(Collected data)

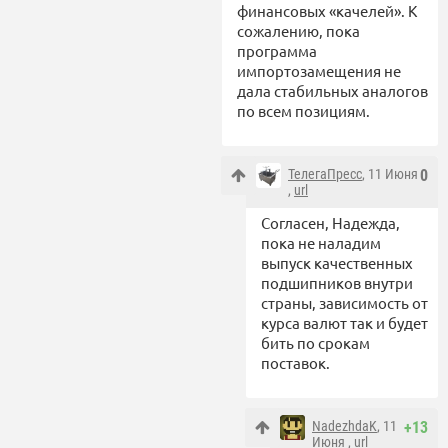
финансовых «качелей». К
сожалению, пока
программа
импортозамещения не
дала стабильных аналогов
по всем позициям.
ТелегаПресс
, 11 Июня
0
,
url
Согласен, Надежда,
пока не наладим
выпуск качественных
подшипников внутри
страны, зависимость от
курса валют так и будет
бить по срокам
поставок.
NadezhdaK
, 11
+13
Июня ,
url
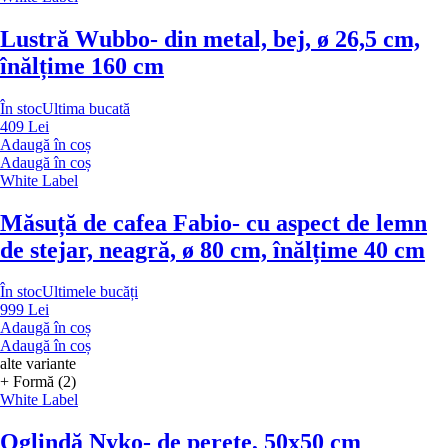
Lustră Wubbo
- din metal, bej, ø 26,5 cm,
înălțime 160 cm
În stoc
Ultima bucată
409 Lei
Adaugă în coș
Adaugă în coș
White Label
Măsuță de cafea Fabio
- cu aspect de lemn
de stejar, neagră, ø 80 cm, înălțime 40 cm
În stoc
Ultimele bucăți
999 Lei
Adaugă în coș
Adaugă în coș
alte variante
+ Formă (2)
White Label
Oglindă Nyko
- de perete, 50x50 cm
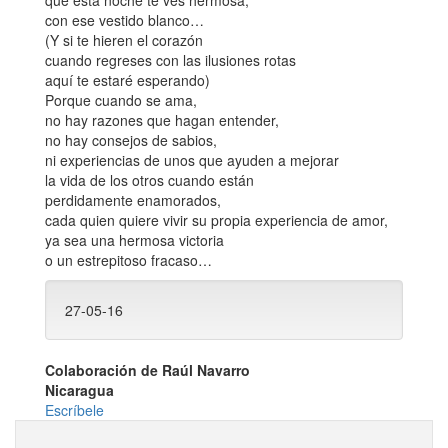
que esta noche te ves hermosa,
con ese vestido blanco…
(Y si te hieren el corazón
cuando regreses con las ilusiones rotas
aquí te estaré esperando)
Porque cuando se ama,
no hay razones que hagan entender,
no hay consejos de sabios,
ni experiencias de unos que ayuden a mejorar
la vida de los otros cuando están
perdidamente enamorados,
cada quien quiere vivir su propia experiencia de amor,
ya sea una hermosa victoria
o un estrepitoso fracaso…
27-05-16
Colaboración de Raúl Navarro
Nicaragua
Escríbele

* * *

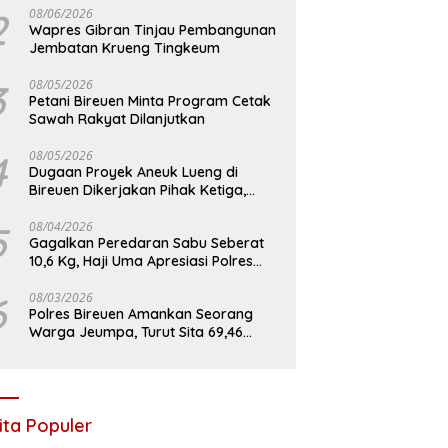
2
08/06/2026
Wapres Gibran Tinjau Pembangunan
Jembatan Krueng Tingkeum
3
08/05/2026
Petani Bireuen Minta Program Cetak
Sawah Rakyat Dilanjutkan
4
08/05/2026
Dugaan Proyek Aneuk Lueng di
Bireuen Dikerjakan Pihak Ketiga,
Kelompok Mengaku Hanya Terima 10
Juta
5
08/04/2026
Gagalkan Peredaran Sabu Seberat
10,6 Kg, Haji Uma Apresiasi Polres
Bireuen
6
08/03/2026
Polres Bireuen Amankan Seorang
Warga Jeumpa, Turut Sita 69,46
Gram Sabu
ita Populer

---

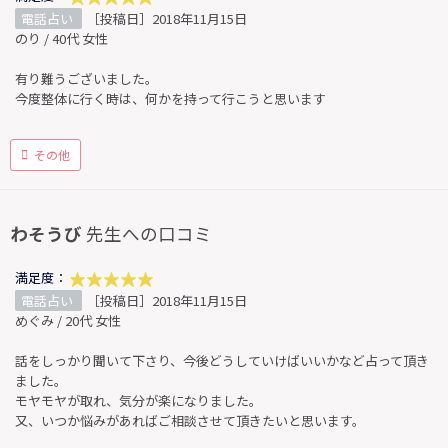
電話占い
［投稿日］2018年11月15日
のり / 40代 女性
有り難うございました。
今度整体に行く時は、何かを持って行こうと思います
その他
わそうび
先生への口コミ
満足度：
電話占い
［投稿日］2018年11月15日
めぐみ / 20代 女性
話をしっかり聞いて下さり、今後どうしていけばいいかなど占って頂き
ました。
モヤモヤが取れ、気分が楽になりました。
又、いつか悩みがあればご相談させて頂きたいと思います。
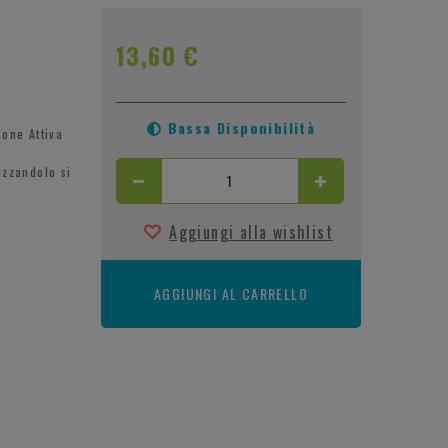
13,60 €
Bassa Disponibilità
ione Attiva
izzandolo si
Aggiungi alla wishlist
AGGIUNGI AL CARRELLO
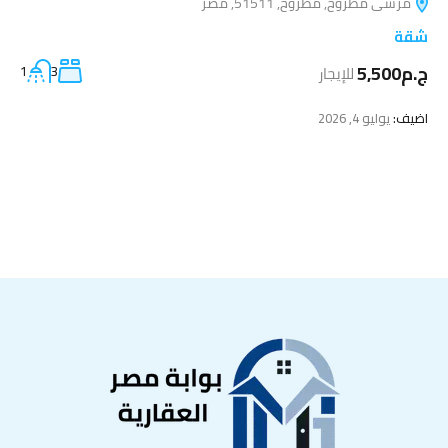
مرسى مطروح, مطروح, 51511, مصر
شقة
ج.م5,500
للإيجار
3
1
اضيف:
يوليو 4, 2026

**Task**. Check each line of the records for "Bireuen" and copy the ones that contain it.

**Output for this exercise**.
Petani Bireuen Minta Program Cetak
Bireuen Dikerjakan Pihak Ketiga,
Bireuen
Polres Bireuen Amankan Seorang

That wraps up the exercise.